1938 McCook, Nebraska
Barbara Dehlinger
Born in 1932
First movie memories from McCook, Nebraska, population 6,200 Interviewed on January 19, 2019
by Sarah Siegel
The first movie I remember seeing was Snow White. I was with my friend and our two mothers. I had to be about five or six.
We lived in Cambridge, Nebraska at the time. McCook was 25-30 miles away. It was a huge deal to go on the train. So we went on the train to the town where the theater was, McCook, and went into this big theater which seemed really big to us. It was like going into a temple. It was really a big deal. We saw Snow White and the Seven Dwarfs. I got so scared at the witch in the forest that I wet my pants.
I don’t remember if there were concessions, but I think probably not, because nobody had money like that. You had your dime to get into the movie, but you didn’t have another dime to to get popcorn. I was born in ’32, so that was the Dust Bowl. I didn’t buy popcorn in a movie theater for a long time.
Movies were a big deal. When I was in school, that was basically the only recreation. So you went to the movies. As you got older, you might have a date. In these little towns, there wasn’t much to do. People would save and save to get a dime. It was a big thing that the kids could do.
Movies came into their own during the early days. I can’t remember ever having seen the silent movies. All the ones I remember had sound and everything. Most of the films that we saw were in black and white, particularly the Westerns, when I was really little. I think that was part of what made Snow White so good – not only the story, which we knew, but it was one of the first stories in Technicolor.
I can’t really remember any other individual movie, but we had a small theater in Cambridge. Kids would go to the show. We didn’t always have a dime in those days, so it was really a treat. So if we had a dime we’d go to the picture show there (that’s what they were called – picture shows). I remember we went to a lot of Westerns with horses. I remember that was what we all liked and talked about.
There was Hop Along Cassidy. I think the actor’s name was William Boyd. I’m not sure. We saw lots of Dale Evans and Roy Rogers in their Westerns. We saw Gene Autry in his Westerns. Those are all really old names nowadays.
When I was in grade school and probably into junior high, when you went into the movies, before the main feature, they’d have a serial. You’d see one part of the story and you’d have to go to the movies again the next week to see the second part. There was always one of those.

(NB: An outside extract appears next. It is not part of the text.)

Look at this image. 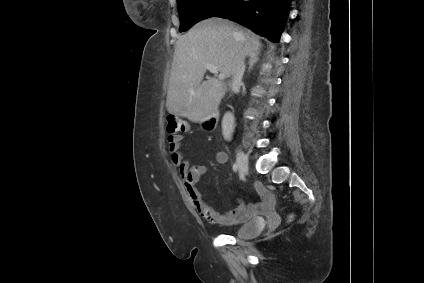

Particularly during the war (Second World War), they always had the news before the movie would start. And there would be 10, 15, 20 minutes of news reel about what was going on. That was a big thing to see that. It was just there. It was part of the experience of going to the movies. They also always had a cartoon. Bugs Bunny, Popeye and Olive Oil, and that sort of thing.
Then we moved to Wyoming when I was about junior high age. We saw Gone with the Wind. That was really, really fun. It was a real long movie and we were kind of scared walking home in the dark, so I couldn’t have been too old. Everybody was talking about that movie because Clark Gable, who was Rhett Butler in the movie, walked out of the house on Scarlet into a misty, foggy day, and she was hollering at him, and he said, “Frankly, dear, I don’t give a damn.” And everybody was talking about this movie because that was the first time anybody had sworn in a movie! So I remember that.